Unemployment fell to 4.9% in May, a level not seen for over 10 years. That improvement was due to over 600,000 people finding work in the last 12 months, another year of staggering job creation in the private sector. Public sector workers now account for less than 17% of the labour force, the lowest proportion since comparable records were started in 1999. The one thing missing? Meaningful wage growth. Pay rose by 2.3% last year, a very similar rate to that being granted 2 years ago, despite unemployment having plummeted in the meantime.
Up, a bit
Inflation rose to 0.5% in June, the highest it's been since December 2014. The past 18 months has seen two big forces causing low inflation, falling oil and food prices. Now oil has risen above the trough reached at the start of the year and is no longer dragging inflation down. Food prices meanwhile remain firmly in deflationary territory. The weakness of sterling after the referendum should lead to some upward pressure on prices, but given the low starting point that seems more likely to push inflation up towards the 2% target, rather than send it spiralling beyond.

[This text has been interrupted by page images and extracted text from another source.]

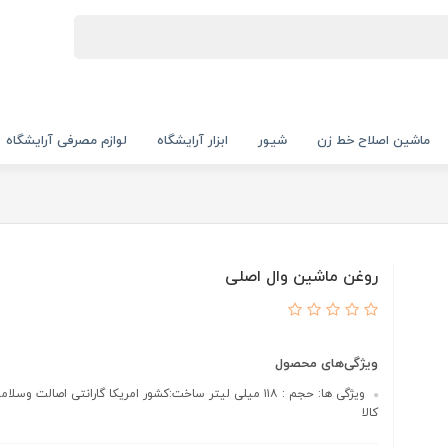
ماشین اصلاح خط زن
شیور
ابزار آرایشگاه
لوازم مصرفی آرایشگاه
روغن ماشین وال اصلی
ویژگی‌های محصول
ویژگی ها: حجم : ۱۱۸ میلی لیتر ساخت:کشور امریکا گارانتی اصالت و
کالا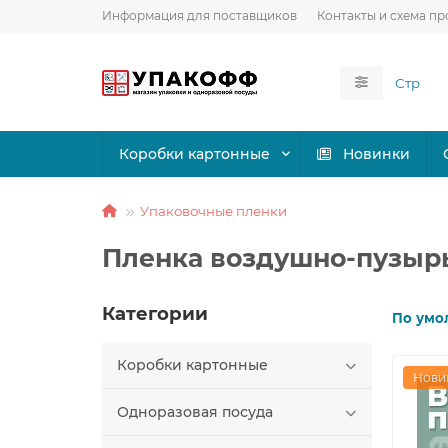
Информация для поставщиков
Контакты и схема пр
Коробки картонные
Новинки
Упаковочные пленки
Пленка воздушно-пузырь
Категории
По умо
Коробки картонные
Нови
Одноразовая посуда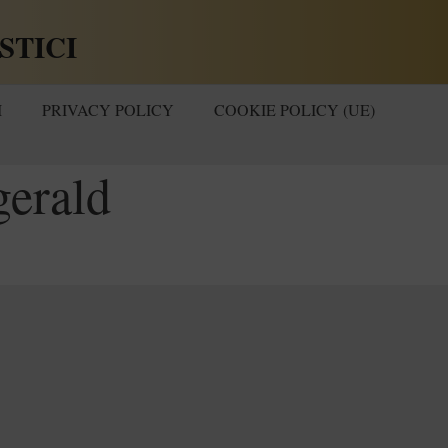
STICI
I
PRIVACY POLICY
COOKIE POLICY (UE)
gerald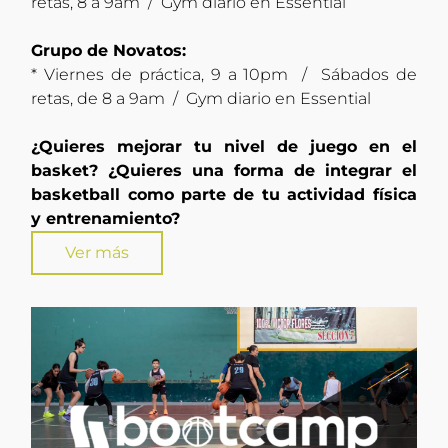
retas, 8 a 9am / Gym diario en Essential
Grupo de Novatos:
* Viernes de práctica, 9 a 10pm / Sábados de
retas, de 8 a 9am / Gym diario en Essential
¿Quieres mejorar tu nivel de juego en el
basket? ¿Quieres una forma de integrar el
basketball como parte de tu actividad física
y entrenamiento?
Ver más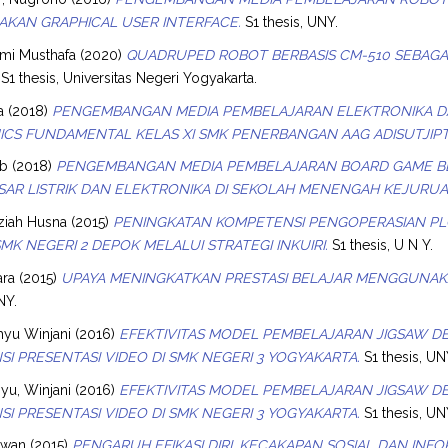
KAN GRAPHICAL USER INTERFACE.
S1 thesis, UNY.
ilmi Musthafa
(2020)
QUADRUPED ROBOT BERBASIS CM-510 SEBAGAI
S1 thesis, Universitas Negeri Yogyakarta.
a
(2018)
PENGEMBANGAN MEDIA PEMBELAJARAN ELEKTRONIKA DA
CS FUNDAMENTAL KELAS XI SMK PENERBANGAN AAG ADISUTJIP
ib
(2018)
PENGEMBANGAN MEDIA PEMBELAJARAN BOARD GAME BE
SAR LISTRIK DAN ELEKTRONIKA DI SEKOLAH MENENGAH KEJURUA
ziah Husna
(2015)
PENINGKATAN KOMPETENSI PENGOPERASIAN PLC
SMK NEGERI 2 DEPOK MELALUI STRATEGI INKUIRI.
S1 thesis, U N Y.
ara
(2015)
UPAYA MENINGKATKAN PRESTASI BELAJAR MENGGUNAKA
NY.
hyu Winjani
(2016)
EFEKTIVITAS MODEL PEMBELAJARAN JIGSAW 
I PRESENTASI VIDEO DI SMK NEGERI 3 YOGYAKARTA.
S1 thesis, UN
yu, Winjani
(2016)
EFEKTIVITAS MODEL PEMBELAJARAN JIGSAW 
I PRESENTASI VIDEO DI SMK NEGERI 3 YOGYAKARTA.
S1 thesis, UN
awan
(2015)
PENGARUH EFIKASI DIRI, KECAKAPAN SOSIAL DAN IN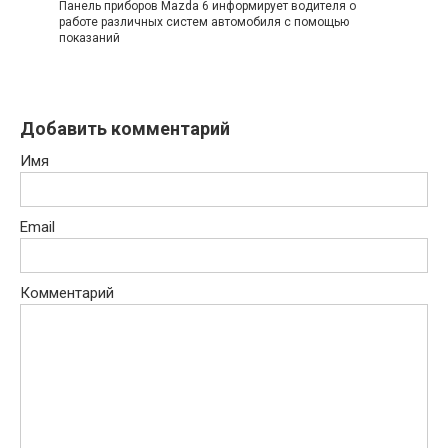
Панель приборов Mazda 6 информирует водителя о
работе различных систем автомобиля с помощью
показаний
Добавить комментарий
Имя
Email
Комментарий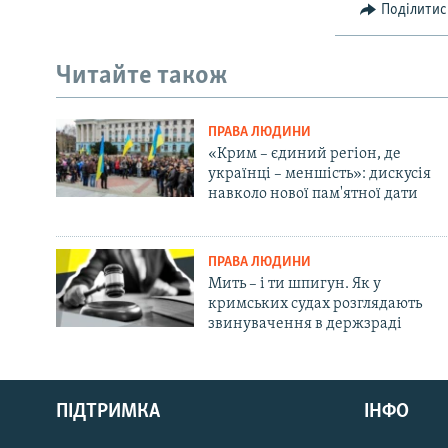
Поділитис
Читайте також
ПРАВА ЛЮДИНИ
«Крим – єдиний регіон, де
українці – меншість»: дискусія
навколо нової пам'ятної дати
ПРАВА ЛЮДИНИ
Мить – і ти шпигун. Як у
кримських судах розглядають
звинувачення в держзраді
Русский
Qırımtatar
ПІДТРИМКА
ІНФО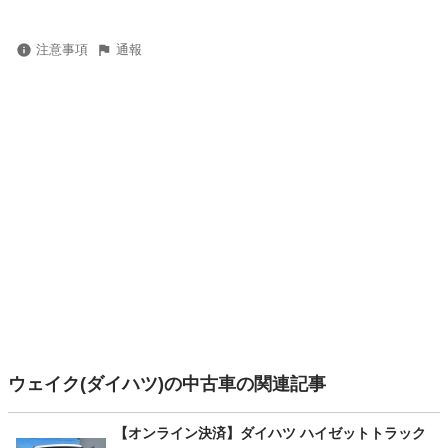
注意事項
通報
ウェイク(ダイハツ)の中古車の関連記事
【オンライン決済】ダイハツ ハイゼットトラック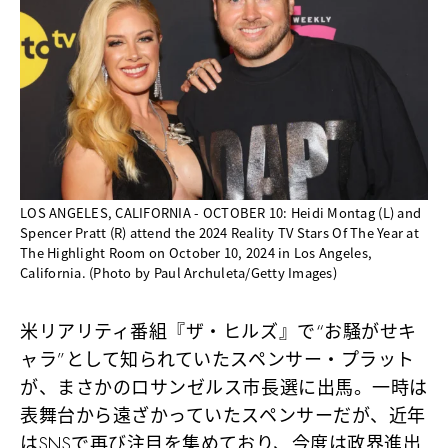
LOS ANGELES, CALIFORNIA - OCTOBER 10: Heidi Montag (L) and
Spencer Pratt (R) attend the 2024 Reality TV Stars Of The Year at
The Highlight Room on October 10, 2024 in Los Angeles,
California. (Photo by Paul Archuleta/Getty Images)
米リアリティ番組『ザ・ヒルズ』で“お騒がせキ
ャラ”として知られていたスペンサー・プラット
が、まさかのロサンゼルス市長選に出馬。一時は
表舞台から遠ざかっていたスペンサーだが、近年
はSNSで再び注目を集めており、今度は政界進出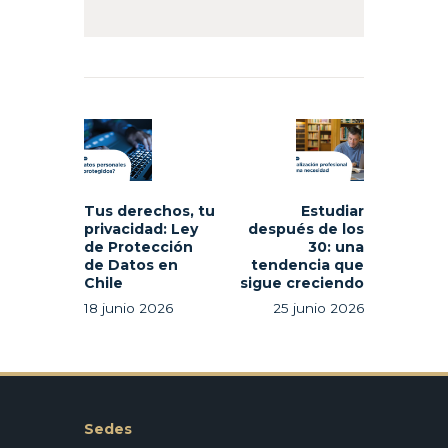
Navegación
de
Previous
Next
entradas
post:
post:
Tus derechos, tu
Estudiar
privacidad: Ley
después de los
de Protección
30: una
de Datos en
tendencia que
Chile
sigue creciendo
18 junio 2026
25 junio 2026
Sedes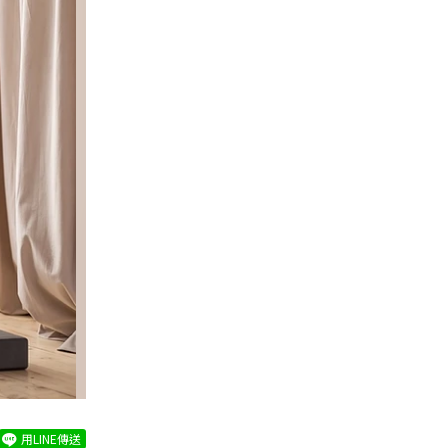
用LINE傳送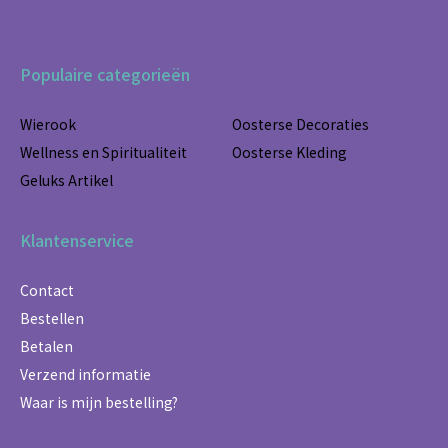
Populaire categorieën
Wierook
Oosterse Decoraties
Wellness en Spiritualiteit
Oosterse Kleding
Geluks Artikel
Klantenservice
Contact
Bestellen
Betalen
Verzend informatie
Waar is mijn bestelling?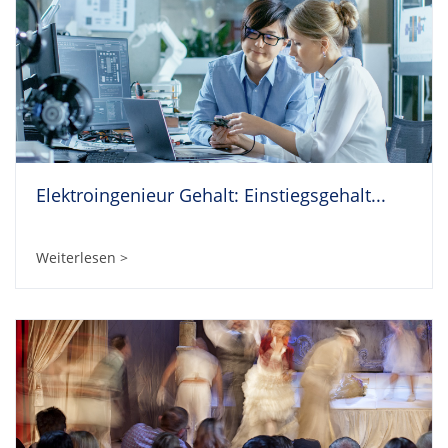
Elektroingenieur Gehalt: Einstiegsgehalt...
Weiterlesen >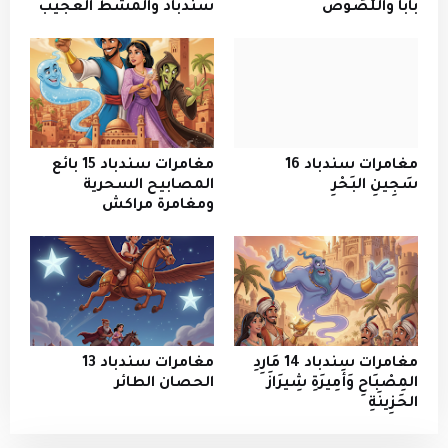
بَابَا وَاللُّصُوص
سندباد والمشط العجيب
مغامرات سندباد 16
مغامرات سندباد 15 بائع
سَجِينِ البَحْرِ
المصابيح السحرية
ومغامرة مراكش
مغامرات سندباد 14 مَارِدِ
مغامرات سندباد 13
المِصْبَاحِ وَأَمِيرَةِ شِيرَازَ
الحصان الطائر
الحَزِينَةِ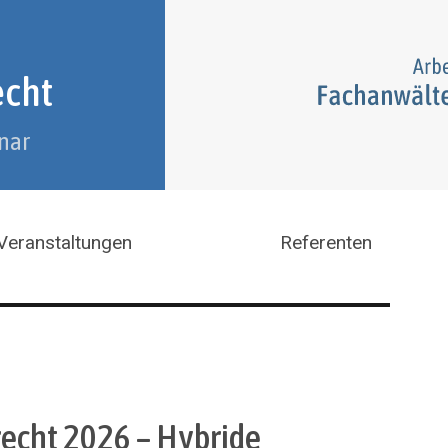
echt
nar
Veranstaltungen
Referenten
echt 2026 – Hybride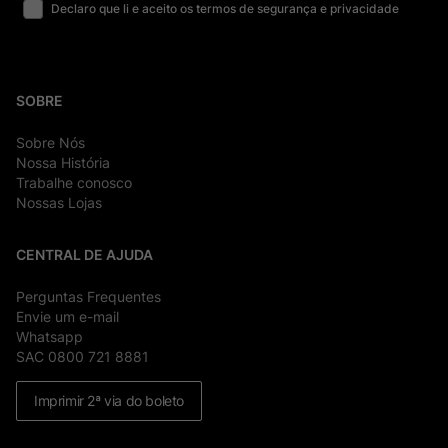
Declaro que li e aceito os termos de segurança e privacidade
SOBRE
Sobre Nós
Nossa História
Trabalhe conosco
Nossas Lojas
CENTRAL DE AJUDA
Perguntas Frequentes
Envie um e-mail
Whatsapp
SAC 0800 721 8881
Imprimir 2ª via do boleto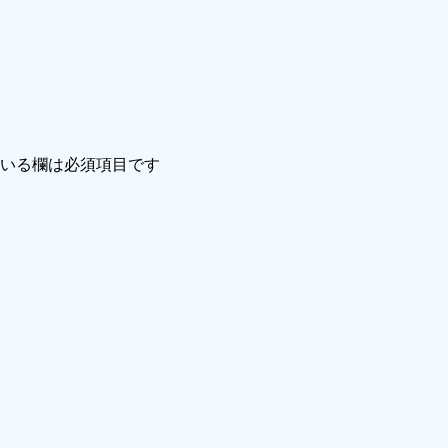
いる欄は必須項目です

Britons paid 3.3% more in taxes in the first thee months of the financial year than in 2015-16. That suggests the economy was humming along at a decent enough rate – after all, the money to pay those taxes has to come from somewhere. Government borrowing was £2 billion lower than in the same period last year but it’s too soon to tell if we’re on track to hit the Budget targets. What’s more the new Chancellor has said the new government may be willing to “reset fiscal policy”. So there may be new targets to aim for. More detail on that is likely in the Autumn Statement.
Hold, for now
Here’s the exam question. You are a central bank with an inflation target of below but close to 2%. Inflation is more or less zero and has been for three years. Unemployment is drifting down towards 10%. And the UK just voted to leave the EU. What do you do? Mario Draghi’s answer is “hold fire”. The ECB reckons the euro area has shown resilience in the face of the referendum vote. Hence its decision to leave rates and QE where they were. But it says that risks remain skewed to the downside, meaning more action at its September meeting is possible.
Purveyors of gloom expecting a marked post-Brexit slowdown in Eurozone business activity were left disappointed. According to the flash PMIs, it was a case of “move along…nothing to see here”. Yes, the pace of growth in the composite (52.9) and services (52.7) PMIs fell to 18-month lows, but the July figures were only marginally weaker than last month. More importantly the Eurozone remains in expansion mode, although it depends where you look. The French economy remains stagnant (50.0) whereas Germany saw growth unexpectedly accelerate to its best reading for the year.